Your instructions | Every entry must be output exactly as it was written.

Provided material |
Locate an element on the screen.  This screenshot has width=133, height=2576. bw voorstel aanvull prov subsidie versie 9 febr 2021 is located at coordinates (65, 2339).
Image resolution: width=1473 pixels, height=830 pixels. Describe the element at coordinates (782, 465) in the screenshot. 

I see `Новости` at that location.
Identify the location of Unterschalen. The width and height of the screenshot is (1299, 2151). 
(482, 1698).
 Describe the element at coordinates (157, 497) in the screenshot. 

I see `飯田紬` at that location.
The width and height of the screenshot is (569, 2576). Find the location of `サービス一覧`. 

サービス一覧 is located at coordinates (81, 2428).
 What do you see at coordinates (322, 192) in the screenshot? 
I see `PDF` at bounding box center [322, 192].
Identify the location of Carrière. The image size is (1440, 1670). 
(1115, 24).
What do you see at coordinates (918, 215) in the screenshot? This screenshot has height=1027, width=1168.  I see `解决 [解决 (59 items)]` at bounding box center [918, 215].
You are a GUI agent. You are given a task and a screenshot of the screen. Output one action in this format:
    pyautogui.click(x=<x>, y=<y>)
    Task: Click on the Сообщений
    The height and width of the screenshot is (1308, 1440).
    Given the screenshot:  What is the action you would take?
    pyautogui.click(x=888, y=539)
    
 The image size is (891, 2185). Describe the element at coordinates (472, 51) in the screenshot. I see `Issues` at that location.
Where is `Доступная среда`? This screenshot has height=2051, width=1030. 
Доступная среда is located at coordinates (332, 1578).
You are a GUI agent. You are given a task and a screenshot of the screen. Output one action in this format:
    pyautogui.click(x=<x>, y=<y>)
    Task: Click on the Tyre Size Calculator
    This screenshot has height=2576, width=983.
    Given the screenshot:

Written answer |
Locate an element on the screen.  This screenshot has width=133, height=2576. bw voorstel aanvull prov subsidie versie 9 febr 2021 is located at coordinates (65, 2339).
Image resolution: width=1473 pixels, height=830 pixels. Describe the element at coordinates (782, 465) in the screenshot. 

I see `Новости` at that location.
Identify the location of Unterschalen. The width and height of the screenshot is (1299, 2151). 
(482, 1698).
 Describe the element at coordinates (157, 497) in the screenshot. 

I see `飯田紬` at that location.
The width and height of the screenshot is (569, 2576). Find the location of `サービス一覧`. 

サービス一覧 is located at coordinates (81, 2428).
 What do you see at coordinates (322, 192) in the screenshot? 
I see `PDF` at bounding box center [322, 192].
Identify the location of Carrière. The image size is (1440, 1670). 
(1115, 24).
What do you see at coordinates (918, 215) in the screenshot? This screenshot has height=1027, width=1168.  I see `解决 [解决 (59 items)]` at bounding box center [918, 215].
You are a GUI agent. You are given a task and a screenshot of the screen. Output one action in this format:
    pyautogui.click(x=<x>, y=<y>)
    Task: Click on the Сообщений
    The height and width of the screenshot is (1308, 1440).
    Given the screenshot:  What is the action you would take?
    pyautogui.click(x=888, y=539)
    
 The image size is (891, 2185). Describe the element at coordinates (472, 51) in the screenshot. I see `Issues` at that location.
Where is `Доступная среда`? This screenshot has height=2051, width=1030. 
Доступная среда is located at coordinates (332, 1578).
You are a GUI agent. You are given a task and a screenshot of the screen. Output one action in this format:
    pyautogui.click(x=<x>, y=<y>)
    Task: Click on the Tyre Size Calculator
    This screenshot has height=2576, width=983.
    Given the screenshot:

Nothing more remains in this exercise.